E3 06: Moscow to Berlin: Red Siege Preshow Hands-On

The Russian Front is the center of attention in the latest World War II real-time strategy game from Monte Cristo.

The Russian Front of World War II gets little attention in World War II real-time strategy games, even though it featured the largest armies, as well as the largest battles. That's slowly changing, as developers continue to mine World War II for games and realize that there are only so many times that you can re-create D-Day. Moscow to Berlin: Red Siege is the latest World War II strategy game from Monte Cristo Games, following Desert Rats vs. Afrika Korps and (of course) D-Day, and as its name suggests, this is a real-time strategy game that's all about the Russian Front.

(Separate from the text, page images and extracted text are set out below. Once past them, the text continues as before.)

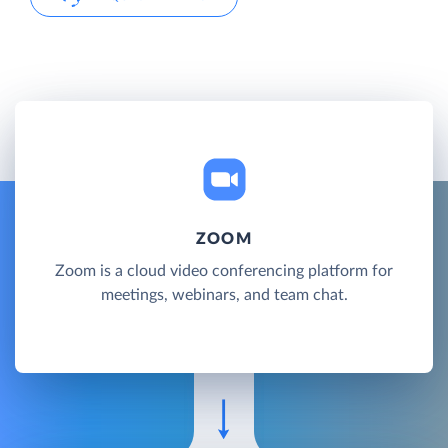
ZOOM
Zoom is a cloud video conferencing platform for
meetings, webinars, and team chat.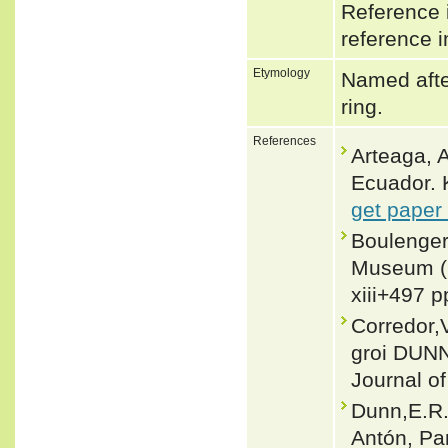
Reference i
reference i
Etymology
Named after
ring.
References
Arteaga, A
Ecuador. 
get paper
Boulenger,
Museum (N
xiii+497 p
Corredor,
groi DUNN
Journal o
Dunn,E.R.
Antón, Pa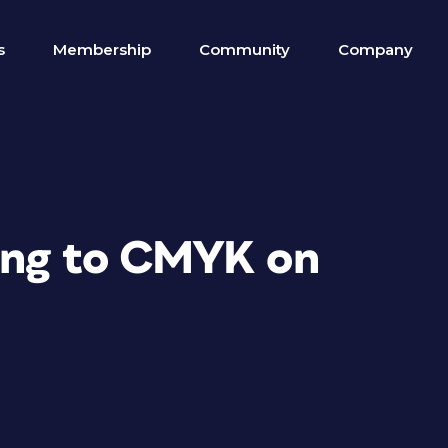
s
Membership
Community
Company
ting to CMYK on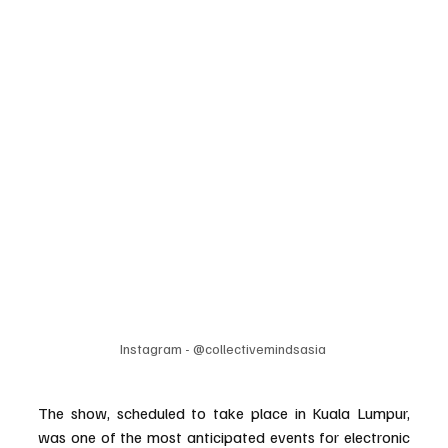
Instagram - @collectivemindsasia 
The show, scheduled to take place in Kuala Lumpur, 
was one of the most anticipated events for electronic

Moscow to Berlin covers the scope of the Russian Front, from the German invasion of the Soviet Union in 1941 (Operation Barbarossa), to the titanic land battles in the heart of Russia in 1942 and 1943, to the Red Army's triumphant march on Berlin in 1945. Like its predecessors, Moscow to Berlin isn't a traditional real-time strategy game, because you do not gather resources, build an economy, and construct units on the battlefield. Instead, it's more of a real-time tactical game, where you're given a set of units ranging from infantry squads to tanks, and you have to command them to victory, mainly by seizing objectives and eliminating the enemy.

The gameplay in Moscow to Berlin adheres to its predecessors pretty closely in that this isn't an ultra-realistic wargame where one shot can kill a tank; units do have health bars that slowly whittle down as they take damage. Pull a badly damaged unit back and you can repair it, so long as you have the appropriate vehicle or unit. Like the earlier Monte Cristo World War II games, armor plays a very big role in Moscow to Berlin, and there's nothing quite like rolling up with a half-dozen tanks and blasting everything away. With that said, it's up to you to use your units wisely, particularly at harder difficulty levels where you can die a lot more easily.

To capture the huge variety of equipment that was employed on the Eastern Front during four years of warfare, the game introduces a slew of new vehicles, such as the German Jagdpanther assault gun/tank destroyer and the famed Soviet T-34 tank. You also have "off-board" elements at your disposal, in the form of artillery and air strikes that you can call in. Infantry come in different varieties, from sappers to regular infantry, and you can load them onto transports or barricade them into buildings and bunkers. It's all pretty standard for the series and for World War II real-time strategy game in general.

Moscow to Berlin will ship with three multiplayer modes, including the traditional deathmatch and capture the flag modes, along with a new mode called conquest. The graphics engine seems relatively unchanged since 2004's Desert Rats, though the flip side of this means that the game shouldn't have any issues running on older systems. With that said, it may look a bit dated compared to other World War II real-time strategy games. This is a crowded genre, after all, so we'll see how Moscow to Berlin does when it ships this summer.